**Records for processing**:
*** Block opens ***
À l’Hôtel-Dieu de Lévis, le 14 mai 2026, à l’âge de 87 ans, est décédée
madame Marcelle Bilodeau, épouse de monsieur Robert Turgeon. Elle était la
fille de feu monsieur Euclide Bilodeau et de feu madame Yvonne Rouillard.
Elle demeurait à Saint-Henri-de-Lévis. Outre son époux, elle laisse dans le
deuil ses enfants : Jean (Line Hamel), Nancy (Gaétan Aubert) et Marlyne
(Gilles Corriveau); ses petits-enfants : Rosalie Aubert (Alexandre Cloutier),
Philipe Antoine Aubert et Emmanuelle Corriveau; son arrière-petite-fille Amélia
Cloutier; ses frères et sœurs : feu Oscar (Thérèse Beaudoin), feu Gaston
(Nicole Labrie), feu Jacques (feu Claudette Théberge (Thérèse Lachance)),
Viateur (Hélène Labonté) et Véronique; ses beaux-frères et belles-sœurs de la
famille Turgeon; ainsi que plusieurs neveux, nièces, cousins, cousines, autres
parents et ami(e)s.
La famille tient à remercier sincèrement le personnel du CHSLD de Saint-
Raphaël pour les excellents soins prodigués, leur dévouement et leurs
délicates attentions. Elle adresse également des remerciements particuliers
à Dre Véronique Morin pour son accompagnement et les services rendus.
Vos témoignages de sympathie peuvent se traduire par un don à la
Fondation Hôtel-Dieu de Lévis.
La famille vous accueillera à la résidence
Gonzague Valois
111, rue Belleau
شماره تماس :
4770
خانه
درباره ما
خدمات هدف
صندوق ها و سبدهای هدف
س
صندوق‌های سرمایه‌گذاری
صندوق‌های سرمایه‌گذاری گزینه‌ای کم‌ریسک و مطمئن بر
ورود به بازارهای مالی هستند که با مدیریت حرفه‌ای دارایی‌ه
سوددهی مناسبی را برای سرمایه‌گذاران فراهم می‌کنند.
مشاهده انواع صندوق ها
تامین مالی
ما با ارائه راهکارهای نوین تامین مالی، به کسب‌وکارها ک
*** Block closes ***
**Assigned task**:
Each record should be transcribed exactly as it was written.

**The completed task**:
À l’Hôtel-Dieu de Lévis, le 14 mai 2026, à l’âge de 87 ans, est décédée
madame Marcelle Bilodeau, épouse de monsieur Robert Turgeon. Elle était la
fille de feu monsieur Euclide Bilodeau et de feu madame Yvonne Rouillard.
Elle demeurait à Saint-Henri-de-Lévis. Outre son époux, elle laisse dans le
deuil ses enfants : Jean (Line Hamel), Nancy (Gaétan Aubert) et Marlyne
(Gilles Corriveau); ses petits-enfants : Rosalie Aubert (Alexandre Cloutier),
Philipe Antoine Aubert et Emmanuelle Corriveau; son arrière-petite-fille Amélia
Cloutier; ses frères et sœurs : feu Oscar (Thérèse Beaudoin), feu Gaston
(Nicole Labrie), feu Jacques (feu Claudette Théberge (Thérèse Lachance)),
Viateur (Hélène Labonté) et Véronique; ses beaux-frères et belles-sœurs de la
famille Turgeon; ainsi que plusieurs neveux, nièces, cousins, cousines, autres
parents et ami(e)s.
La famille tient à remercier sincèrement le personnel du CHSLD de Saint-
Raphaël pour les excellents soins prodigués, leur dévouement et leurs
délicates attentions. Elle adresse également des remerciements particuliers
à Dre Véronique Morin pour son accompagnement et les services rendus.
Vos témoignages de sympathie peuvent se traduire par un don à la
Fondation Hôtel-Dieu de Lévis.
La famille vous accueillera à la résidence
Gonzague Valois
111, rue Belleau
شماره تماس :
4770
خانه
درباره ما
خدمات هدف
صندوق ها و سبدهای هدف
س
صندوق‌های سرمایه‌گذاری
صندوق‌های سرمایه‌گذاری گزینه‌ای کم‌ریسک و مطمئن بر
ورود به بازارهای مالی هستند که با مدیریت حرفه‌ای دارایی‌ه
سوددهی مناسبی را برای سرمایه‌گذاران فراهم می‌کنند.
مشاهده انواع صندوق ها
تامین مالی
ما با ارائه راهکارهای نوین تامین مالی، به کسب‌وکارها ک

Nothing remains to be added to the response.